Kollarını sallayarak, tüm Quinn’ler kanlı yumruklar atmaya başladı. Görebildikleri tek şey, yerden fırlamış, gökyüzüne doğru yükselen bir kan aura yağmuruydu. O kadar çok kişi çıkıyordu ki, daha çok tek bir dere saldırısı gibi görünüyordu ve hepsi sürekli olarak Kronker’a vuruyordu, yere düşmesine bile izin vermiyordu.
Calva’nın yanı sıra tüm Skully’ler de inanamayarak gökyüzüne bakıyorlardı. Bu gerçekten hepsinin korktuğu büyük bir Şeytan Kral mıydı, bu nasıl mümkün olabilirdi?
Anon bunu izlerken dişlerini ısırıyordu.
“Hiçbir şey yapamam!” Anon aceleyle kaçmaya giderken dedi.
“Bekle, nereye gidiyorsun, ne yapıyorsun?” Ekeke ve Tuni, Anon’u takip etmeye başladı. Onun, çatışmanın yaşandığı kampın yönüne doğru ilerlediğini görebiliyorlardı.
Hala hayatta olmalarının tek nedeni, olanlardan uzak durmalarıydı. Eğer daha yakına giderlerse, yoğun enerjiden sadece ölme şansı yüksekti.

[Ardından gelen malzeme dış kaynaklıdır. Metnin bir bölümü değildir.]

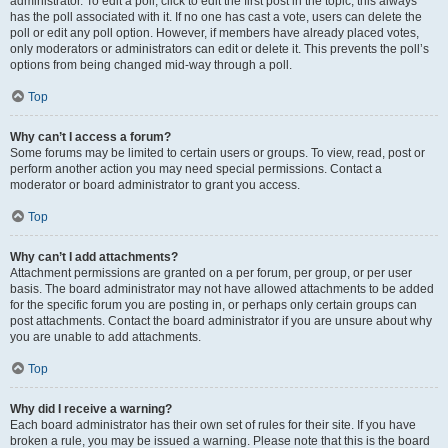
administrator. To edit a poll, click to edit the first post in the topic; this always
has the poll associated with it. If no one has cast a vote, users can delete the
poll or edit any poll option. However, if members have already placed votes,
only moderators or administrators can edit or delete it. This prevents the poll’s
options from being changed mid-way through a poll.
Top
Why can’t I access a forum?
Some forums may be limited to certain users or groups. To view, read, post or
perform another action you may need special permissions. Contact a
moderator or board administrator to grant you access.
Top
Why can’t I add attachments?
Attachment permissions are granted on a per forum, per group, or per user
basis. The board administrator may not have allowed attachments to be added
for the specific forum you are posting in, or perhaps only certain groups can
post attachments. Contact the board administrator if you are unsure about why
you are unable to add attachments.
Top
Why did I receive a warning?
Each board administrator has their own set of rules for their site. If you have
broken a rule, you may be issued a warning. Please note that this is the board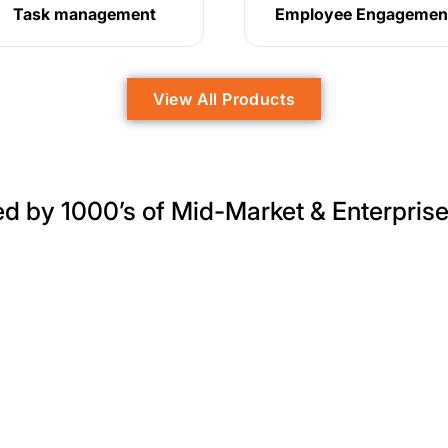
Task management
Employee Engagemen
View All Products
ed by 1000’s of Mid-Market & Enterpris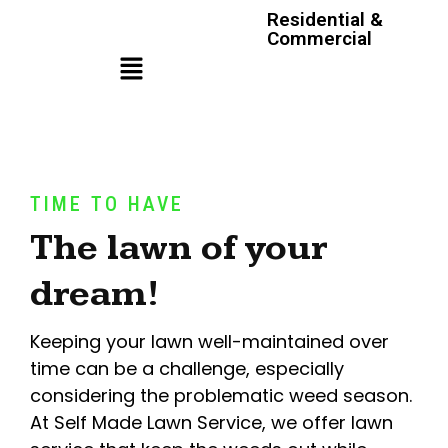
Residential &
Commercial
TIME TO HAVE
The lawn of your
dream!
Keeping your lawn well-maintained over
time can be a challenge, especially
considering the problematic weed season.
At Self Made Lawn Service, we offer lawn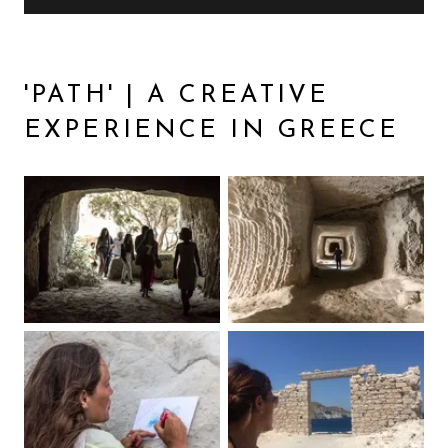
'PATH' | A CREATIVE
EXPERIENCE IN GREECE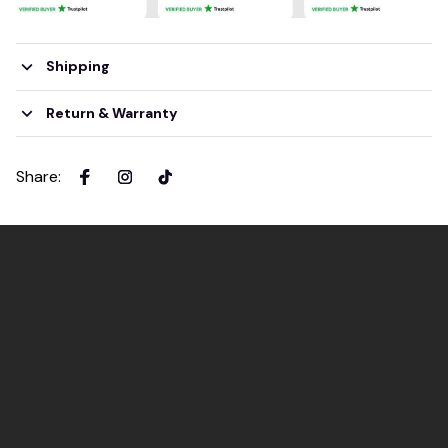
Shipping
Return & Warranty
Share
: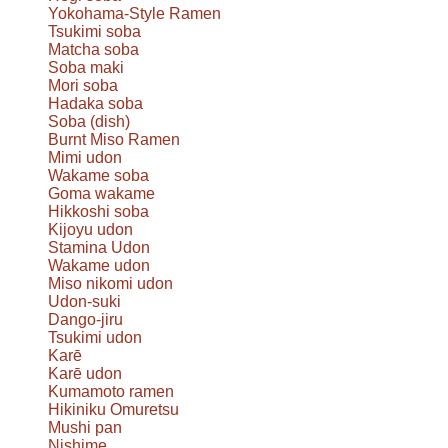
Yokohama-Style Ramen
Tsukimi soba
Matcha soba
Soba maki
Mori soba
Hadaka soba
Soba (dish)
Burnt Miso Ramen
Mimi udon
Wakame soba
Goma wakame
Hikkoshi soba
Kijoyu udon
Stamina Udon
Wakame udon
Miso nikomi udon
Udon-suki
Dango-jiru
Tsukimi udon
Karē
Karē udon
Kumamoto ramen
Hikiniku Omuretsu
Mushi pan
Nishime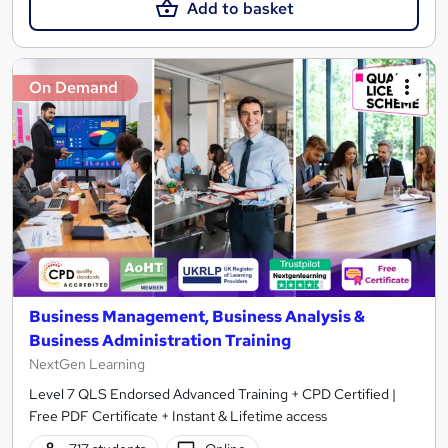
Add to basket
On Demand
Business Management, Business Analysis &
Business Administration Training
NextGen Learning
Level 7 QLS Endorsed Advanced Training + CPD Certified |
Free PDF Certificate + Instant & Lifetime access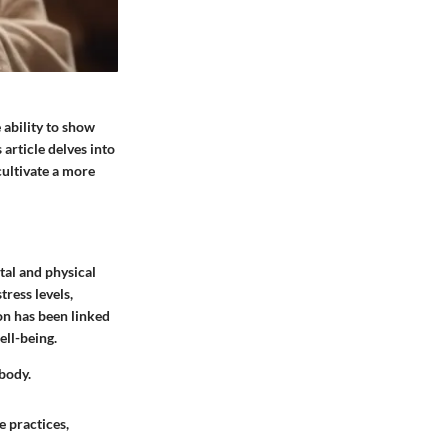
 ability to show
 article delves into
cultivate a more
tal and physical
tress levels,
on has been linked
ell-being.
 body.
e practices,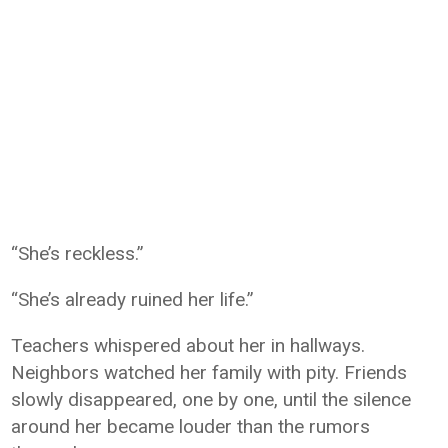
“She’s reckless.”
“She’s already ruined her life.”
Teachers whispered about her in hallways.
Neighbors watched her family with pity. Friends
slowly disappeared, one by one, until the silence
around her became louder than the rumors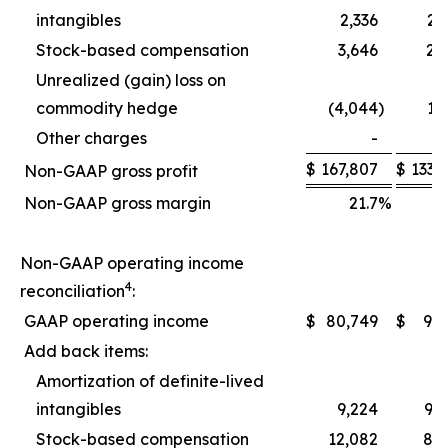
intangibles
2,336
2,
Stock-based compensation
3,646
2,
Unrealized (gain) loss on
commodity hedge
(4,044
)
1,
Other charges
-
$
167,807
$
133,
Non-GAAP gross profit
Non-GAAP gross margin
21.7
%
2
Non-GAAP operating income
4
reconciliation
:
GAAP operating income
$
80,749
$
9,
Add back items:
Amortization of definite-lived
intangibles
9,224
9,
Stock-based compensation
12,082
8,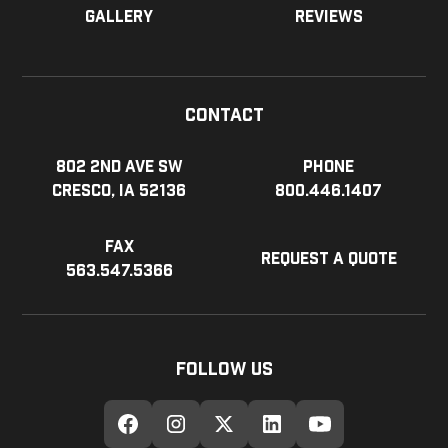
Gallery
Reviews
Contact
802 2nd Ave SW
Phone
Cresco, IA 52136
800.446.1407
Fax
Request a Quote
563.547.5366
Follow Us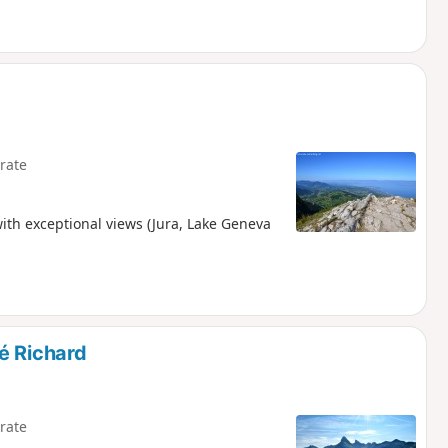
rate
 with exceptional views (Jura, Lake Geneva
é Richard
rate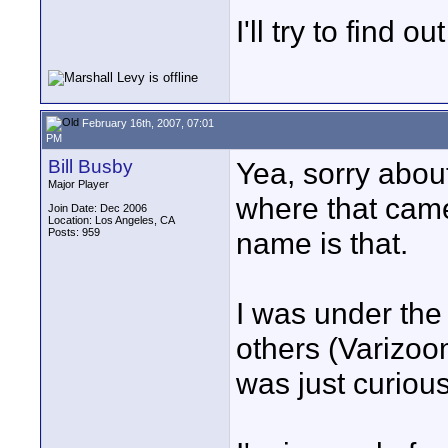
I'll try to find 
February 16th, 2007, 07:01
PM
Bill Busby
Yea, sorry abou
Major Player
where that came 
Join Date: Dec 2006
Location: Los Angeles, CA
Posts: 959
name is that.
I was under the
others (Varizoo
was just curious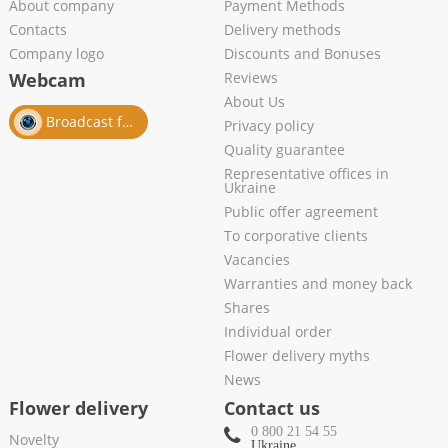
About company
Payment Methods
Contacts
Delivery methods
Company logo
Discounts and Bonuses
Webcam
Reviews
About Us
Broadcast from salon
Privacy policy
Quality guarantee
Representative offices in
Ukraine
Public offer agreement
To corporative clients
Vacancies
Warranties and money back
Shares
Individual order
Flower delivery myths
News
Flower delivery
Contact us
0 800 21 54 55
Novelty
Ukraine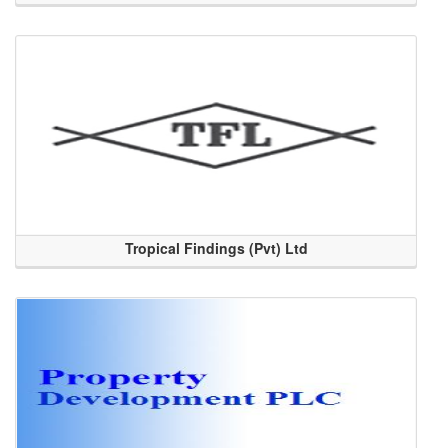
Tropical Findings (Pvt) Ltd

“Şampiyonu kurtarmak zorundayım!” Anon dedi. “Bir daha ne zaman böyle bir fırsat olacak? İblis krallara karşı çıkacak kadar güçlü birinin olduğu yerde!
“Quinn güçlü olmasına rağmen, Immortui de dahil olmak üzere dört Şeytan Kral ve onun bütün bir ordusu kaldı. Şeytan kral ölürse, sadece geri çekilip hiçbir şey yapmayacaklar. Bu dövüşten sonra Quinn’in yorulacağından eminim ve işte o zaman saldıracaklar.
“İşte bu yüzden Calva’yı serbest bırakmam gerekiyor.”